**TASK INSTRUCTIONS**
Pictures stay out of the copy. Repeat exactly the lines from the first entry below through the line that contains "Schaltgetriebe", and nothing beyond.

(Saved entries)
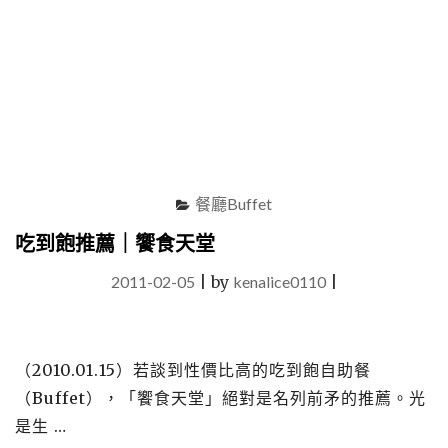
餐廳Buffet
吃到飽推薦｜饗食天堂
2011-02-05
|
by
kenalice0110
|
（2010.01.15）若談到性價比高的吃到飽自助餐
（Buffet），「饗食天堂」絕對是名列前矛的推薦。光
是生 …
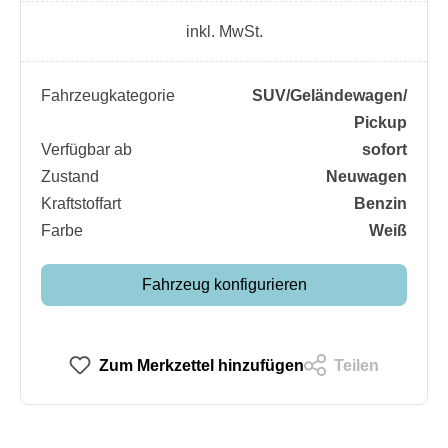
inkl. MwSt.
Fahrzeugkategorie
SUV/​Geländewagen/​
Pickup
Verfügbar ab
sofort
Zustand
Neuwagen
Kraftstoffart
Benzin
Farbe
Weiß
Fahrzeug konfigurieren
Zum Merkzettel hinzufügen
Teilen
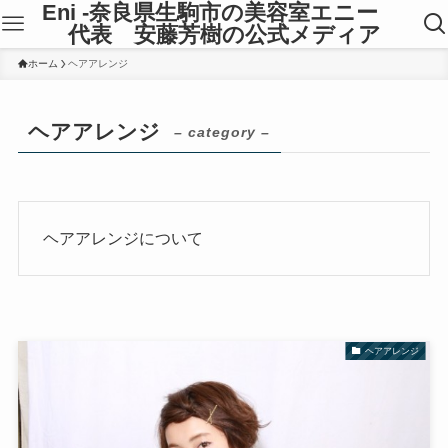
Eni -奈良県生駒市の美容室エニー
代表 安藤芳樹の公式メディア
ホーム
ヘアアレンジ
ヘアアレンジ
– category –
ヘアアレンジについて
ヘアアレンジ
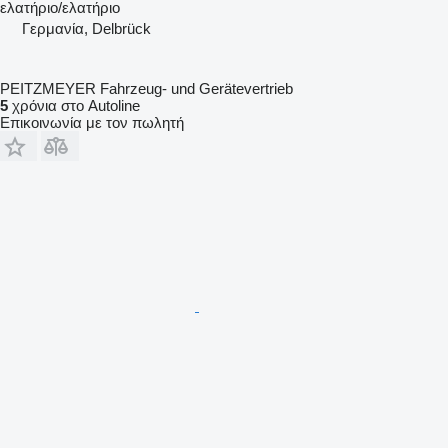
ελατήριο/ελατήριο
Γερμανία, Delbrück
PEITZMEYER Fahrzeug- und Gerätevertrieb
5
χρόνια στο Autoline
Επικοινωνία με τον πωλητή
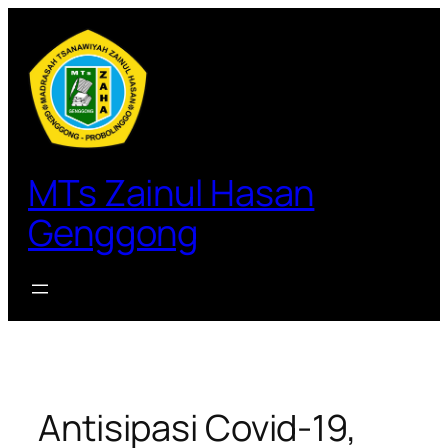
Lewati
ke
konten
MTs Zainul Hasan
Genggong
Antisipasi Covid-19,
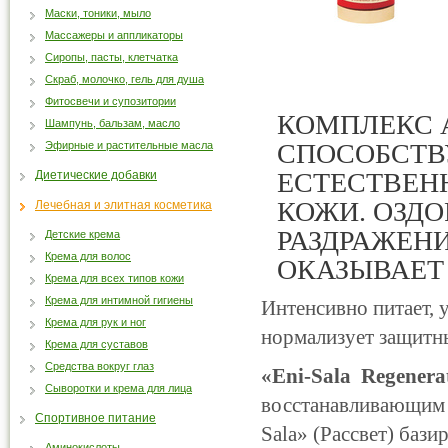
Маски, тоники, мыло
Массажеры и аппликаторы
Сиропы, пасты, клетчатка
Скраб, молочко, гель для душа
Фитосвечи и супозитории
КОМПЛЕКС 
Шампунь, бальзам, масло
СПОСОБСТВ
Эфирные и растительные масла
ЕСТЕСТВЕН
Диетические добавки
КОЖИ. ОЗДО
Лечебная и элитная косметика
РАЗДРАЖЕНИ
Детские крема
Крема для волос
ОКАЗЫВАЕТ
Крема для всех типов кожи
Крема для интимной гигиены
Интенсивно питает, 
Крема для рук и ног
нормализует защитн
Крема для суставов
Средства вокруг глаз
«Eni-Sala Regenera
Сыворотки и крема для лица
восстанавливающим 
Спортивное питание
Sala» (Рассвет) баз
Аминокислоты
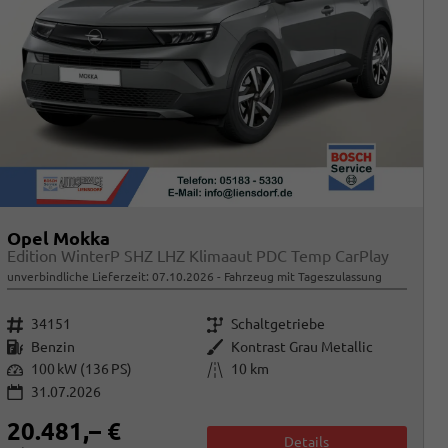
Opel Mokka
Edition WinterP SHZ LHZ Klimaaut PDC Temp CarPlay
unverbindliche Lieferzeit:
07.10.2026
Fahrzeug mit Tageszulassung
Fahrzeugnr.
Getriebe
34151
Schaltgetriebe
Kraftstoff
Außenfarbe
Benzin
Kontrast Grau Metallic
Leistung
Kilometerstand
100 kW (136 PS)
10 km
31.07.2026
20.481,– €
Details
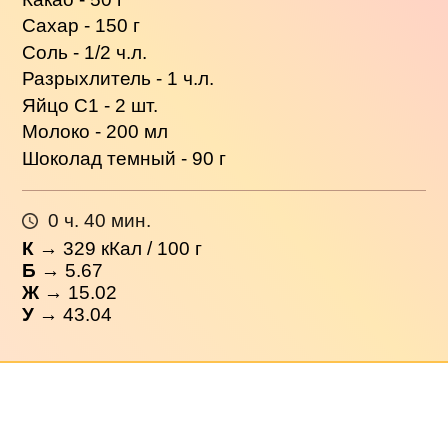
Сахар - 150 г
Соль - 1/2 ч.л.
Разрыхлитель - 1 ч.л.
Яйцо С1 - 2 шт.
Молоко - 200 мл
Шоколад темный - 90 г
0 ч. 40 мин.
К
→
329
кКал / 100 г
Б
→ 5.67
Ж
→ 15.02
У
→ 43.04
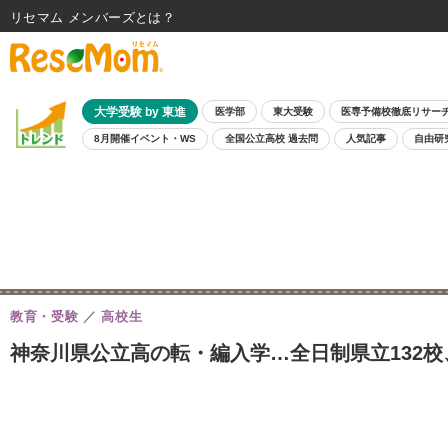
リセマム メンバーズ
大学受験 by 東進
医学部
東大受験
医専予備校徹底リサー
8月開催イベント・WS
全国公立高校 過去問
人気記事
自由研
教育・受験
高校生
神奈川県公立高の転・編入学…全日制県立132校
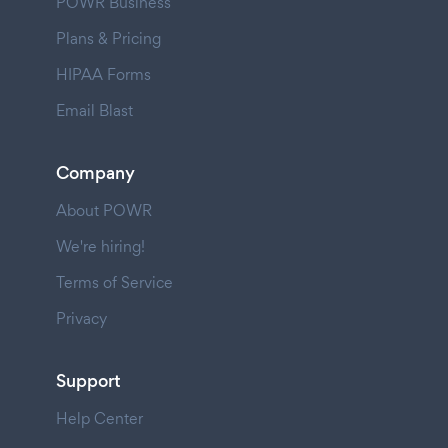
POWR Business
Plans & Pricing
HIPAA Forms
Email Blast
Company
About POWR
We're hiring!
Terms of Service
Privacy
Support
Help Center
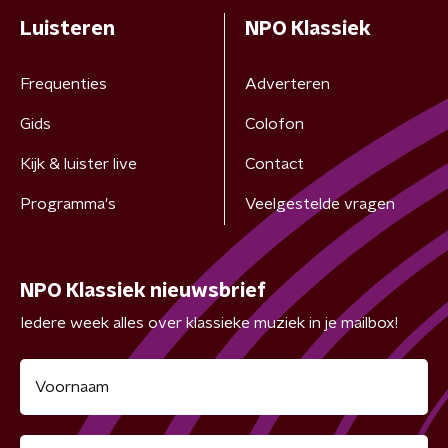
Luisteren
NPO Klassiek
Frequenties
Adverteren
Gids
Colofon
Kijk & luister live
Contact
Programma's
Veelgestelde vragen
NPO Klassiek nieuwsbrief
Iedere week alles over klassieke muziek in je mailbox!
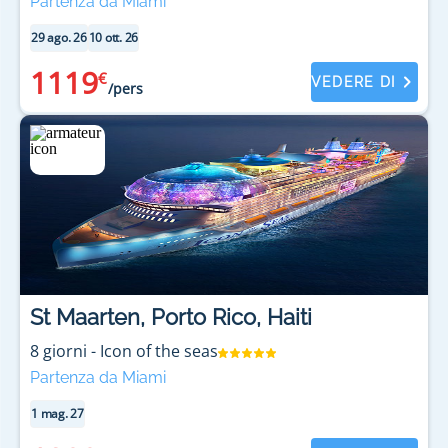
Partenza da Miami
29 ago. 26
10 ott. 26
1119
€
VEDERE DI
/pers
St Maarten, Porto Rico, Haiti
8
giorni
-
Icon of the seas
Partenza da Miami
1 mag. 27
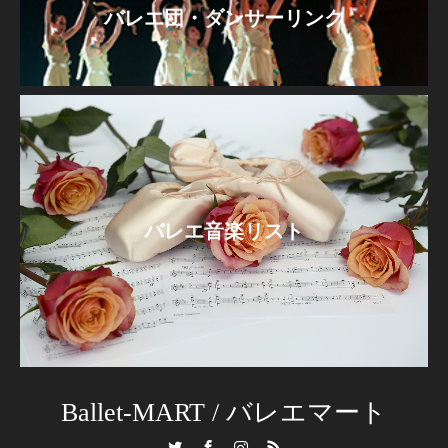
バレエ団・ダンサーリンク
バレエ音楽リスト
Ballet-MART / バレエマート
Twitter
Facebook
Instagram
RSS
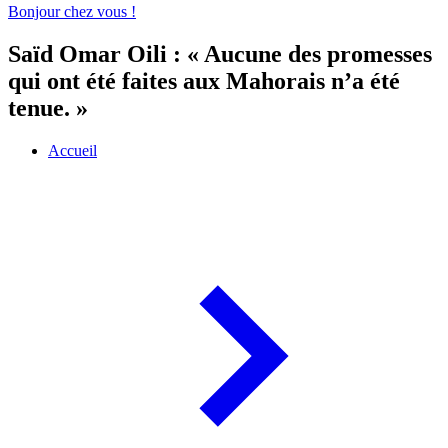
Bonjour chez vous !
Saïd Omar Oili : « Aucune des promesses
qui ont été faites aux Mahorais n’a été
tenue. »
Accueil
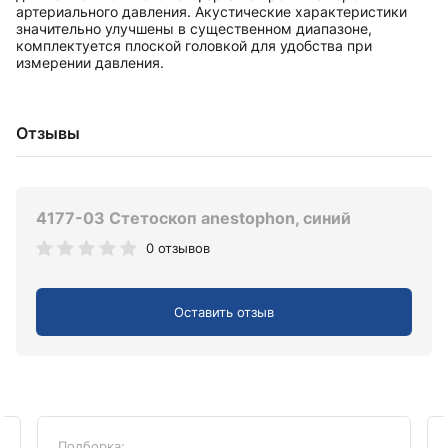
артериального давления. Акустические характеристики
значительно улучшены в существенном диапазоне,
комплектуется плоской головкой для удобства при
измерении давления.
Отзывы
4177-03 Стетоскоп anestophon, синий
0 отзывов
Оставить отзыв
Подборка:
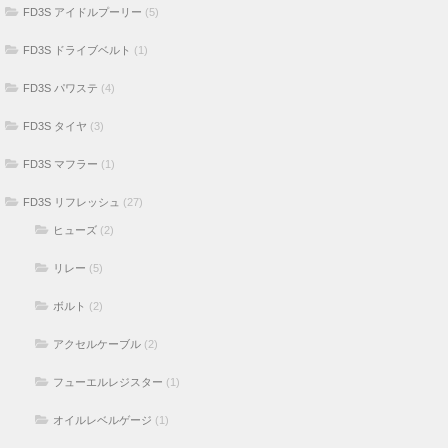
FD3S アイドルプーリー
(5)
FD3S ドライブベルト
(1)
FD3S パワステ
(4)
FD3S タイヤ
(3)
FD3S マフラー
(1)
FD3S リフレッシュ
(27)
ヒューズ
(2)
リレー
(5)
ボルト
(2)
アクセルケーブル
(2)
フューエルレジスター
(1)
オイルレベルゲージ
(1)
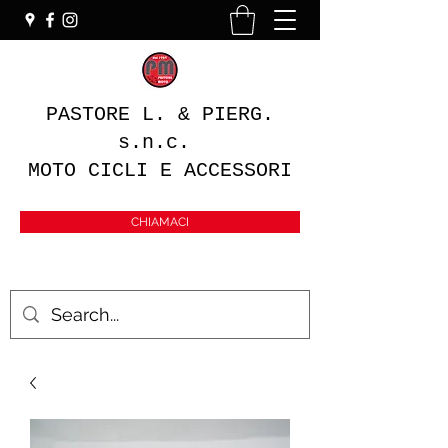
PASTORE L. & PIERG.
s.n.c.
MOTO CICLI E ACCESSORI
CHIAMACI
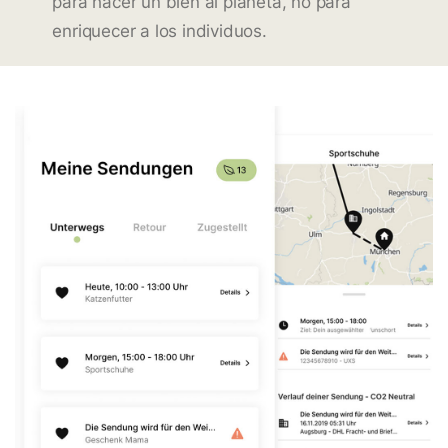
para hacer un bien al planeta, no para
enriquecer a los individuos.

**ANSWER TO THE EXERCISE**
餐廳Buffet
吃到飽推薦｜饗食天堂
2011-02-05
|
by
kenalice0110
|
（2010.01.15）若談到性價比高的吃到飽自助餐
（Buffet），「饗食天堂」絕對是名列前矛的推薦。光
是生 …
inkl. MwSt.
Fahrzeugkategorie
SUV/​Geländewagen/​
Pickup
Verfügbar ab
sofort
Zustand
Neuwagen
Kraftstoffart
Benzin
Farbe
Weiß
Fahrzeug konfigurieren
Zum Merkzettel hinzufügen
Teilen
Eni -奈良県生駒市の美容室エニー
代表 安藤芳樹の公式メディア
ホーム
ヘアアレンジ
ヘアアレンジ
– category –
ヘアアレンジについて
ヘアアレンジ
ελατήριο/ελατήριο
Γερμανία, Delbrück
PEITZMEYER Fahrzeug- und Gerätevertrieb
5
χρόνια στο Autoline
Επικοινωνία με τον πωλητή
Lewati
ke
konten
MTs Zainul Hasan
Genggong
Antisipasi Covid-19,
Маски, тоники, мыло
Массажеры и аппликаторы
Сиропы, пасты, клетчатка
Скраб, молочко, гель для душа
Фитосвечи и супозитории
КОМПЛЕКС 
Шампунь, бальзам, масло
СПОСОБСТВ
Эфирные и растительные масла
ЕСТЕСТВЕН
Диетические добавки
КОЖИ. ОЗДО
Лечебная и элитная косметика
РАЗДРАЖЕНИ
Детские крема
Крема для волос
ОКАЗЫВАЕТ
Крема для всех типов кожи
Крема для интимной гигиены
Интенсивно питает, 
Крема для рук и ног
нормализует защитн
Крема для суставов
Средства вокруг глаз
«Eni-Sala Regenera
Сыворотки и крема для лица
восстанавливающим 
Спортивное питание
Sala» (Рассвет) баз
Аминокислоты
Opel Mokka
Edition WinterP SHZ LHZ Klimaaut PDC Temp CarPlay
unverbindliche Lieferzeit:
07.10.2026
Fahrzeug mit Tageszulassung
Fahrzeugnr.
Getriebe
34151
Schaltgetriebe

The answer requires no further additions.